A sample of platinum (Pt) is displayed at the Laboratory of Physics and Material studies (LPEM) in Paris, France, June 23, 2025. REUTERS/Benoit Tessier

(Reuters) -South Africa's Tharisa Plc announced plans on Friday to spend $547 million on an underground platinum group metals mining project over the next decade, betting on the metals being integral to the global shift to cleaner energy technologies.

The company will transition its depleting open pit PGM and chrome co-producing Tharisa mine on South Africa's Bushveld complex to underground mining within the next 10 years, it said.

"The underground project is the natural progression for our operations and has been established to increase the life-of-mine development to access the multi-generational mineral resource base," CEO Phoevos Pouroulis said during a call.

He added that PGMs remained "critical metals and minerals that the world has realised are a necessity to transition to a future world".

Despite concerns that PGMs, mainly used in autocatalysts that help curb vehicle emissions, were under threat from the growth in electric vehicle usage, the metals are considered to be useful in fuel cell technologies and clean hydrogen.

Tharisa's mechanised underground operations, which are expected to start delivering ore from the first of two shafts during the second quarter of 2026, will enhance efficiencies, lower costs and raise output, Pouroulis said.

At steady state, the underground operations are expected to deliver at least 200,000 ounces of PGMs and more than 2 million metric tons of chrome concentrate, annually.
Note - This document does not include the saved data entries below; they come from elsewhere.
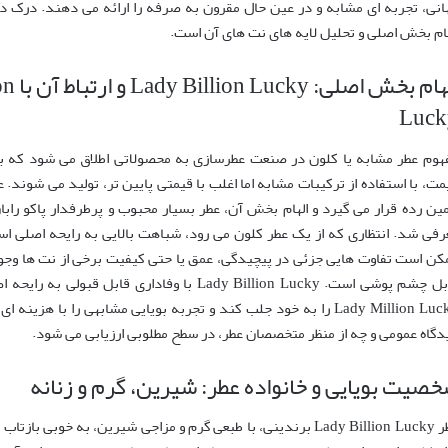
انی، تجربه ای مشابه و در عین حال مقرون به صرفه را ارائه می دهند. درک
هام بخش اصلی و تحلیل لایه های نت های آن است.
الهام
Luck
هوم عطر مشابه یا کلون در صنعت عطرسازی به محصولاتی اطلاق می شود که با
رفی شد. انتظاری که از یک عطر کلون می رود، شباهت بالایی به رایحه اصلی ا
کن است تفاوت هایی جزئی در پیچیدگی، عمق یا حتی کیفیت برخی از نت ها وجود 
قابل چشم پوشی است. Lady Billion Lucky با وفادار
Lady Million Lucky را به خود جلب کند و تجربه بویایی مشابهی را با 
دگاه عمومی و چه از منظر متخصصان عطر، در سطح مطلوبی ارزیابی می شود.
صیت بویایی و خانواده عطر: شیرین، گرم و زنانه
عطر Lady Billion Lucky برندینی، با طبعی گرم و مزاجی شیرین، به 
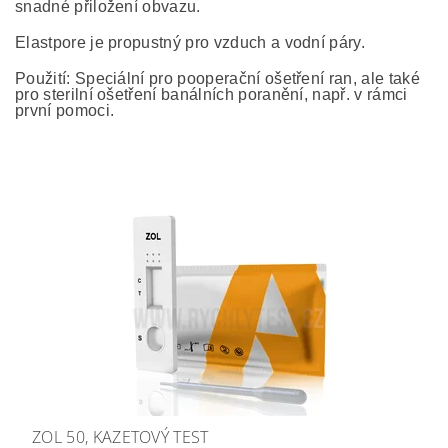
snadné přiložení obvazu.
Elastpore je propustný pro vzduch a vodní páry.
Použití: Speciální pro pooperační ošetření ran, ale také
pro sterilní ošetření banálních poranění, např. v rámci
první pomoci.
ZOL 50, KAZETOVÝ TEST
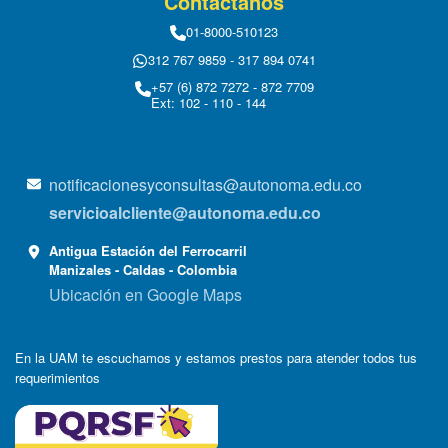
Contáctanos
01-8000-510123
312 767 9859 - 317 894 0741
+57 (6) 872 7272 - 872 7709
Ext: 102 - 110 - 144
notificacionesyconsultas@autonoma.edu.co
servicioalcliente@autonoma.edu.co
Antigua Estación del Ferrocarril
Manizales - Caldas - Colombia
Ubicación en Google Maps
En la UAM te escuchamos y estamos prestos para atender todos tus
requerimientos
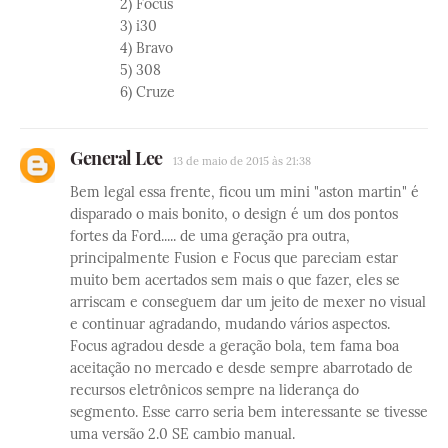
2) Focus
3) i30
4) Bravo
5) 308
6) Cruze
General Lee
13 de maio de 2015 às 21:38
Bem legal essa frente, ficou um mini "aston martin" é
disparado o mais bonito, o design é um dos pontos
fortes da Ford..... de uma geração pra outra,
principalmente Fusion e Focus que pareciam estar
muito bem acertados sem mais o que fazer, eles se
arriscam e conseguem dar um jeito de mexer no visual
e continuar agradando, mudando vários aspectos.
Focus agradou desde a geração bola, tem fama boa
aceitação no mercado e desde sempre abarrotado de
recursos eletrônicos sempre na liderança do
segmento. Esse carro seria bem interessante se tivesse
uma versão 2.0 SE cambio manual.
Tharisa has projected between 140,000 and 160,000 ounces of PGMs and 1.65 million to 1.8 million tons of chrome concentrates in its 2025 financial year.

The company is also developing the 226,000 ounce-per-year open pit Karo platinum mine in Zimbabwe, just one of two greenfield mine development projects in the platinum industry, along with Ivanhoe's Platreef mine in South Africa.

Miners have been wary of developing new platinum mines due to the advance of EVs and South African platinum miner Northam has said the number of PGM shafts has fallen to 53 from 81 in 2008.